* ABOUT THIS TASK
From the records below, output exactly the lines starting at the line with "legales, reduciendo la carga administrativa y" and ending at the line with "Descubre en el Museu de les trementinaires la", both of them included, but no pictures.

* EXERCISE MATERIAL
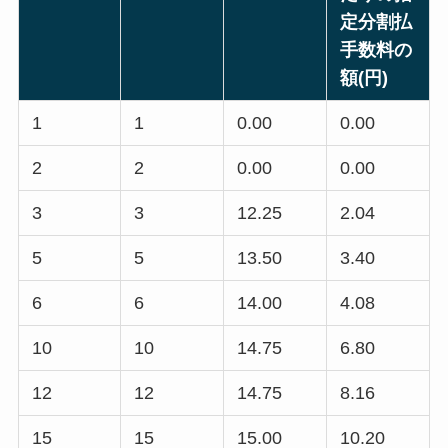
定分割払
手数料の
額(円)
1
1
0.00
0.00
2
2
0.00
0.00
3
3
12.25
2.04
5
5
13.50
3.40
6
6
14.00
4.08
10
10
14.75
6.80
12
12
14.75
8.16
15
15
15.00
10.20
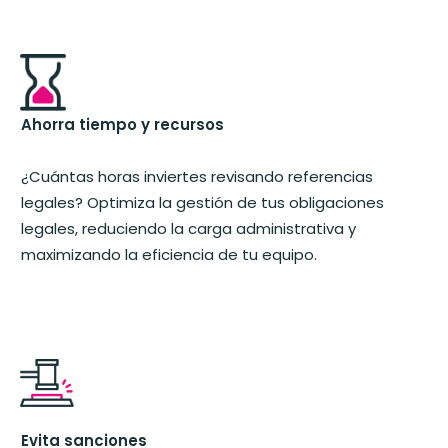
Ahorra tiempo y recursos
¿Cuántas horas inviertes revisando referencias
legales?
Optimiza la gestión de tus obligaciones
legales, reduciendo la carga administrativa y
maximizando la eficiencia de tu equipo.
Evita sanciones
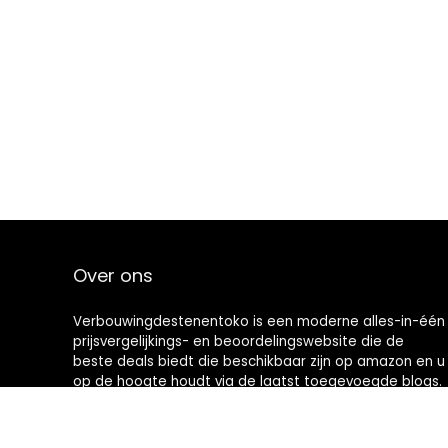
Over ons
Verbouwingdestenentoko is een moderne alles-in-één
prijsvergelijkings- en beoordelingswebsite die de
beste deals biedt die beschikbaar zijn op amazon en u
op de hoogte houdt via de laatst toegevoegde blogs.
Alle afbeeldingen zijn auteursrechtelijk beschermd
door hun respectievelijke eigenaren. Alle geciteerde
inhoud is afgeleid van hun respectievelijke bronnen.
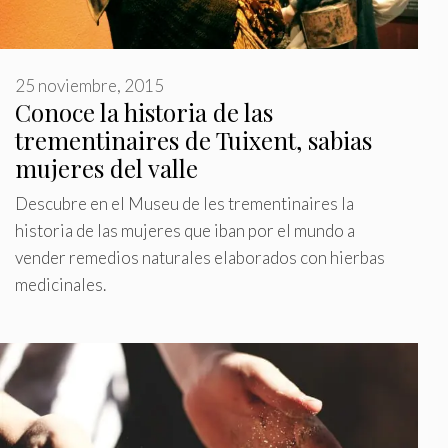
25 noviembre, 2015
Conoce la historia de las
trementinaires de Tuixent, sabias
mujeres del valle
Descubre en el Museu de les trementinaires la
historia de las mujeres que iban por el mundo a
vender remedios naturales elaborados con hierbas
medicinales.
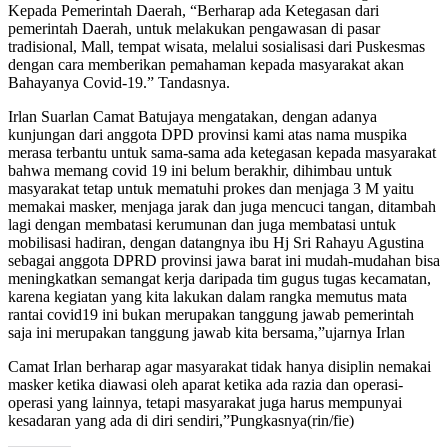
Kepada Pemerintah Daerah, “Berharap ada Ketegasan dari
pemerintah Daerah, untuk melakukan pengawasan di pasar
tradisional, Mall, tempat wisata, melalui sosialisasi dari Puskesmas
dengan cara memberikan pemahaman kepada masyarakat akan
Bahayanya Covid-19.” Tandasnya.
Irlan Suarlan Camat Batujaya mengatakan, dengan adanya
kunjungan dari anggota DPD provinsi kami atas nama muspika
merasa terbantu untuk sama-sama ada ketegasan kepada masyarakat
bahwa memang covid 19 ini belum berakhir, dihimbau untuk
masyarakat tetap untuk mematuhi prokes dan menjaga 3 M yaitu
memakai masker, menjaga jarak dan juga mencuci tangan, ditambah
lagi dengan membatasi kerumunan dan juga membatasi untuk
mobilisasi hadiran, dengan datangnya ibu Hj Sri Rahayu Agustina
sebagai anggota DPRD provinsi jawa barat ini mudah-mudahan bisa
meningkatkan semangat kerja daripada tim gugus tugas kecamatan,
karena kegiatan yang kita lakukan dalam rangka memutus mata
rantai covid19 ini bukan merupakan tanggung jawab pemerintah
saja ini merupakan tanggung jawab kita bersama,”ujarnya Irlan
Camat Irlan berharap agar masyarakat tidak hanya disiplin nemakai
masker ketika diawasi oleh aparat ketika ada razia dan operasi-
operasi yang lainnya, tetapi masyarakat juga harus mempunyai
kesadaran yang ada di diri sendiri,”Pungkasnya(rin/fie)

* SOLVED EXERCISE
legales, reduciendo la carga administrativa y
maximizando la eficiencia de tu equipo.
Evita sanciones
Over ons
Verbouwingdestenentoko is een moderne alles-in-één
prijsvergelijkings- en beoordelingswebsite die de
beste deals biedt die beschikbaar zijn op amazon en u
op de hoogte houdt via de laatst toegevoegde blogs.
Alle afbeeldingen zijn auteursrechtelijk beschermd
door hun respectievelijke eigenaren. Alle geciteerde
inhoud is afgeleid van hun respectievelijke bronnen.
25 noviembre, 2015
Conoce la historia de las
trementinaires de Tuixent, sabias
mujeres del valle
Descubre en el Museu de les trementinaires la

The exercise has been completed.